An Introduction to Matcha

A new data-driven programming language

Matcha programming language logo

What is Matcha?

I guess I'm a good person to answer this question since I invented Matcha. Matcha is a completely new programming language that I began developing earlier this year (2025 if you are reading after that). It is still developing and changing rapidly, and as of writing we are on Matcha version 0.0.6. The intention is to do a limited public beta release of Matcha at version 0.1.0. The Matcha interpreter is written in Go, but the Matcha language follows a similar philosophy to Python, even if it operates a lot differently.

Why does anyone need yet another programming language, isn't Python enough?

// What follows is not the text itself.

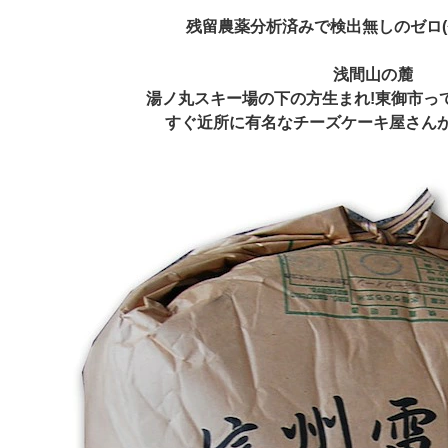
残留農薬分析済みで検出無しのゼロ(^
浅間山の麓
湯ノ丸スキー場の下の方生まれ!東御市っ
すぐ近所に有名なチーズケーキ屋さん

As one of Python's biggest fans I wholeheartedly agree that Python is more than enough for most things. The thing that is different about Matcha isn't that it's a programming language, but that it uses a different programming paradigm, the data-driven paradigm.

Matcha is a specialized pattern matching language designed for text processing and transformation. Unlike traditional imperative programming languages that focus on explicit instructions and control flow, Matcha embraces a data-driven paradigm where the structure and content of the input data guide program execution.

At its core, Matcha operates on a simple yet powerful principle: find patterns in text and perform actions when they match. This approach creates elegant, declarative programs that focus on describing what to look for rather than how to process it.

The Data-Driven Paradigm

Traditional programming follows a control-driven approach: the programmer explicitly defines the execution path through conditionals, loops, and function calls. In contrast, Matcha's data-driven paradigm lets the data itself determine what happens next.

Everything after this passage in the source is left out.